Stored items:

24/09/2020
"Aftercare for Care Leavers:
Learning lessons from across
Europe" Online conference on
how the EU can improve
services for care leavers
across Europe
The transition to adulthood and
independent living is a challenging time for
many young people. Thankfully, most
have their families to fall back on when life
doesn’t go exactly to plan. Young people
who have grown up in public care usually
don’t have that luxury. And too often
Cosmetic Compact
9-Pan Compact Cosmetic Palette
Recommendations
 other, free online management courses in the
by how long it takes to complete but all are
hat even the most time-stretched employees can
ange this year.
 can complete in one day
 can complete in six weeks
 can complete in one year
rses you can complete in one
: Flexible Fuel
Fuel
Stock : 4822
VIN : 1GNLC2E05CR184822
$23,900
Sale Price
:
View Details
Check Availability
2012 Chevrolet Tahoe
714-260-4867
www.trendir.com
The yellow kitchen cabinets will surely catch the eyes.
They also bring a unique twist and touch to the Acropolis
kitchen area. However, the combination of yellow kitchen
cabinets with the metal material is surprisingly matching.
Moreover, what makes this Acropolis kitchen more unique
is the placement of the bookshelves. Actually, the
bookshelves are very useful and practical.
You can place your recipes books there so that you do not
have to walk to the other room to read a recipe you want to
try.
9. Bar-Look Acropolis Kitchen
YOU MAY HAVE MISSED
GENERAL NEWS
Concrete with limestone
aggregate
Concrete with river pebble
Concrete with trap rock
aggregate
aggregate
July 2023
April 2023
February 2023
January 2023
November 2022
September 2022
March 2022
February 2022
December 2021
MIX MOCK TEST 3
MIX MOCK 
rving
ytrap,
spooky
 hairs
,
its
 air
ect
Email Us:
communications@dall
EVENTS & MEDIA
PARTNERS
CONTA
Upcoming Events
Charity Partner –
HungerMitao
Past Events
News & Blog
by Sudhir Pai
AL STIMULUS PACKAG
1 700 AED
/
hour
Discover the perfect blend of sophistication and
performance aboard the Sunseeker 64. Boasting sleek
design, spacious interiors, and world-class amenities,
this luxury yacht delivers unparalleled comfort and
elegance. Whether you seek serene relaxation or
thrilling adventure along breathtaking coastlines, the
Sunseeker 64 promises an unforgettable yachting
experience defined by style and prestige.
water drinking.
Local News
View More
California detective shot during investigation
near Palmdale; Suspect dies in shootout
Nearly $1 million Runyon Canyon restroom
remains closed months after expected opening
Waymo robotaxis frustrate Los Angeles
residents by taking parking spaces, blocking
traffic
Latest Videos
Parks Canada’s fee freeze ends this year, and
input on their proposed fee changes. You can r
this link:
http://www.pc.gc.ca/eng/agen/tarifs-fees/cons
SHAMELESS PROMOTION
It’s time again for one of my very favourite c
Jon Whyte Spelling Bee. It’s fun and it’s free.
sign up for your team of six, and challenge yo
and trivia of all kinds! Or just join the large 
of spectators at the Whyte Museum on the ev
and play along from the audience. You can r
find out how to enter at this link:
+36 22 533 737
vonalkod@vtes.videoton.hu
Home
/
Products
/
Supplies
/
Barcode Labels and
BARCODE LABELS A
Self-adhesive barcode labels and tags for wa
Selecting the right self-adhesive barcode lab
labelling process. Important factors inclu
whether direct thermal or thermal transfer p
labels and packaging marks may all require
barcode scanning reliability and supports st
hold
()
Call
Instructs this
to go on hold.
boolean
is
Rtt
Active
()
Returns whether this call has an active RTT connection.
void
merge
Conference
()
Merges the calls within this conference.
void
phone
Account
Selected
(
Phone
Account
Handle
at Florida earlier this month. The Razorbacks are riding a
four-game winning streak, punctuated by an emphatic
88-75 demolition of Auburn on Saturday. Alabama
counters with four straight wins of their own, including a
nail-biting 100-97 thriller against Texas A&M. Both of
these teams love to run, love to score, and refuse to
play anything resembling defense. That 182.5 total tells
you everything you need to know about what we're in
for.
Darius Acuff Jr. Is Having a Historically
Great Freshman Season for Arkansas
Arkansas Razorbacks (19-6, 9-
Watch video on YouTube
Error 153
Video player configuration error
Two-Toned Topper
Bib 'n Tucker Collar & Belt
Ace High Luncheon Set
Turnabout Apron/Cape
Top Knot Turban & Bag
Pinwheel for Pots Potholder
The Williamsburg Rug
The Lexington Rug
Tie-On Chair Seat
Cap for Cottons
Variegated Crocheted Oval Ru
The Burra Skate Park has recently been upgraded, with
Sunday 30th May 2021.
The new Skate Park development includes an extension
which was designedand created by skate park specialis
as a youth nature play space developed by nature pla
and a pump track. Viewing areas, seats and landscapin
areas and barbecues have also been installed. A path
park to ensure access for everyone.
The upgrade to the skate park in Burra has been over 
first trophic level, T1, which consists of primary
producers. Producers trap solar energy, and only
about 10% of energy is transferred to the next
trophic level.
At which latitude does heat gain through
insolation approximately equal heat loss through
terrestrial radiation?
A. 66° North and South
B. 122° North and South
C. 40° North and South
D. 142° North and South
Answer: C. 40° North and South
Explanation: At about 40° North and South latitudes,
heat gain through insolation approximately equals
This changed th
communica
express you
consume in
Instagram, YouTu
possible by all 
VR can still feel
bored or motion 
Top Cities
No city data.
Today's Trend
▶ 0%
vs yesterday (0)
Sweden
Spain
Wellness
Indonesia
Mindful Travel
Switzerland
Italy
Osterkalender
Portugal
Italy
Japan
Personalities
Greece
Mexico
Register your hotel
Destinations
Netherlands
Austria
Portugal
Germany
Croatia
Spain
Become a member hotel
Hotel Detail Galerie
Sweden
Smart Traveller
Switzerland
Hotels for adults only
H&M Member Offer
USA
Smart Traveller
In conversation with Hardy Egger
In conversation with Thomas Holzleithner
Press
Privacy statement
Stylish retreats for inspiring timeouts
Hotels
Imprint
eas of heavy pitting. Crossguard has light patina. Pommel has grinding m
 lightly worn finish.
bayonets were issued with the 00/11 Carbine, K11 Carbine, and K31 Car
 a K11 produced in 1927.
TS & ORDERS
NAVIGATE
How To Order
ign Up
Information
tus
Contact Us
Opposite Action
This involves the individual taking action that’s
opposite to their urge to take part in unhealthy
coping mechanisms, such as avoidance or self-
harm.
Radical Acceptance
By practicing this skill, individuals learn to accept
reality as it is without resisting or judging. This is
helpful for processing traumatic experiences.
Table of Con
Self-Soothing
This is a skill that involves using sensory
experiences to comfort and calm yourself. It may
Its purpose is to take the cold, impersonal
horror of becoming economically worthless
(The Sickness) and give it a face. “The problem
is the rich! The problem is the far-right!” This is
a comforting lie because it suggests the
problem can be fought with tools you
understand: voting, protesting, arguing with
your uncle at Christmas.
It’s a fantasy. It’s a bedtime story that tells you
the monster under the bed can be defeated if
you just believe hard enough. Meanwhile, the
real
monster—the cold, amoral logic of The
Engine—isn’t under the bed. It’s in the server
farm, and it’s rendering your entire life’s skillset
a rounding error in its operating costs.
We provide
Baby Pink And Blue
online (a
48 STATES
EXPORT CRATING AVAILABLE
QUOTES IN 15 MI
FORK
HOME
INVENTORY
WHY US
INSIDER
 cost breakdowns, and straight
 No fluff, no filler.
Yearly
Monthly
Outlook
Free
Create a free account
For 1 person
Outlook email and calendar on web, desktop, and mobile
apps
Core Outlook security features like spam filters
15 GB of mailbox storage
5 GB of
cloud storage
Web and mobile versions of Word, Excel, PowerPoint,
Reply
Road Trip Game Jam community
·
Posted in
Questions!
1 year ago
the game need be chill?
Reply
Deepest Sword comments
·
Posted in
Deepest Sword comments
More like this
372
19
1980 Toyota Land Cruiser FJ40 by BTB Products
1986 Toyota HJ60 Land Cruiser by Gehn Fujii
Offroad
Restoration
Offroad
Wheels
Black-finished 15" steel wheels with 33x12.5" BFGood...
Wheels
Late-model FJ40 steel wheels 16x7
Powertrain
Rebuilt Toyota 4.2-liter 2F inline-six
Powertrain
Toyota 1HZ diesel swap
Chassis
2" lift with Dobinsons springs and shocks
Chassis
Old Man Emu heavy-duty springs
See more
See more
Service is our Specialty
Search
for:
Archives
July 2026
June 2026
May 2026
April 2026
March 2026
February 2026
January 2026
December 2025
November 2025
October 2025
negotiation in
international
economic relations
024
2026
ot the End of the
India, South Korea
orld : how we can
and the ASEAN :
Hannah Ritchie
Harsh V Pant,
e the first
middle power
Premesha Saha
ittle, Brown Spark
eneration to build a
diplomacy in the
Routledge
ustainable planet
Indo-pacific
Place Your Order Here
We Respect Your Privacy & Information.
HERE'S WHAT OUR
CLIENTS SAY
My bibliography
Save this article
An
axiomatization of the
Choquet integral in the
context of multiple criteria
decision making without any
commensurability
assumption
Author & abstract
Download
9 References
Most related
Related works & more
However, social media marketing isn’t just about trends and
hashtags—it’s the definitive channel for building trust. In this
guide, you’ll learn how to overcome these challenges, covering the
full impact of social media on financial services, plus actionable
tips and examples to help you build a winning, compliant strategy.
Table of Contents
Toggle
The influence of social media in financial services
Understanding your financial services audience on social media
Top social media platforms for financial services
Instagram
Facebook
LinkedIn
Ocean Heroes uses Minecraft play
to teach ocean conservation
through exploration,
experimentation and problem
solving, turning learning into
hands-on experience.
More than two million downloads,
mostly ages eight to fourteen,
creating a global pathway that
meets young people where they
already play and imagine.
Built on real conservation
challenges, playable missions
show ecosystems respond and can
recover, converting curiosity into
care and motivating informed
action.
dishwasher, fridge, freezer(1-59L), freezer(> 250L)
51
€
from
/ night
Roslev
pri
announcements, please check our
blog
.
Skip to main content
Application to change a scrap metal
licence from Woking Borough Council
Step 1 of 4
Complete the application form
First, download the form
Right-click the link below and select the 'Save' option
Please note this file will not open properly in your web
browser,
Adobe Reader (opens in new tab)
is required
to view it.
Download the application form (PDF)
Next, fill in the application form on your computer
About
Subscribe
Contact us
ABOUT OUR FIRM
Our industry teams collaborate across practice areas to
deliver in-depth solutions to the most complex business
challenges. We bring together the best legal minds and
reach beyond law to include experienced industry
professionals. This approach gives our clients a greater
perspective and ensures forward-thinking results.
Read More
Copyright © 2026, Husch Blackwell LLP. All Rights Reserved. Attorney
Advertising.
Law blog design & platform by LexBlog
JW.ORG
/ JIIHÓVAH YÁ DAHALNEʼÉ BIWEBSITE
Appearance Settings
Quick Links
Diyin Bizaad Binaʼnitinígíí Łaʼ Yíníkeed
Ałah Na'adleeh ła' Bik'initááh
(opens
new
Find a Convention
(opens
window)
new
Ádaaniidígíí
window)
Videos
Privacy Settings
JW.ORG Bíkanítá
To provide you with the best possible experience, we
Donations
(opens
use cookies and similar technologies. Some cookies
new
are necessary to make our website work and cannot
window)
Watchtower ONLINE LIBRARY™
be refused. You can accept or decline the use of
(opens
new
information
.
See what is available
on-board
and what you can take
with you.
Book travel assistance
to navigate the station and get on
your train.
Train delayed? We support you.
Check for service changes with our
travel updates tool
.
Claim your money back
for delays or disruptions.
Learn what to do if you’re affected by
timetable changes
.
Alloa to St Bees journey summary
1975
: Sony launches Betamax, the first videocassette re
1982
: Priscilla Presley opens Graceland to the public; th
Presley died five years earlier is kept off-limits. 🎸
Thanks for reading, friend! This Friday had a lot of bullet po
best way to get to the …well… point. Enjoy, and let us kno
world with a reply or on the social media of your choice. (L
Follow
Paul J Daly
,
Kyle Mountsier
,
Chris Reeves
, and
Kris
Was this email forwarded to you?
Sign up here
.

Your task:
Using the entries above, output exactly the lines between the line holding "Darius Acuff Jr. Is Having a Historically" and the line holding "Ace High Luncheon Set", end lines included, and nothing more.

Answer for this exercise:
Darius Acuff Jr. Is Having a Historically
Great Freshman Season for Arkansas
Arkansas Razorbacks (19-6, 9-
Watch video on YouTube
Error 153
Video player configuration error
Two-Toned Topper
Bib 'n Tucker Collar & Belt
Ace High Luncheon Set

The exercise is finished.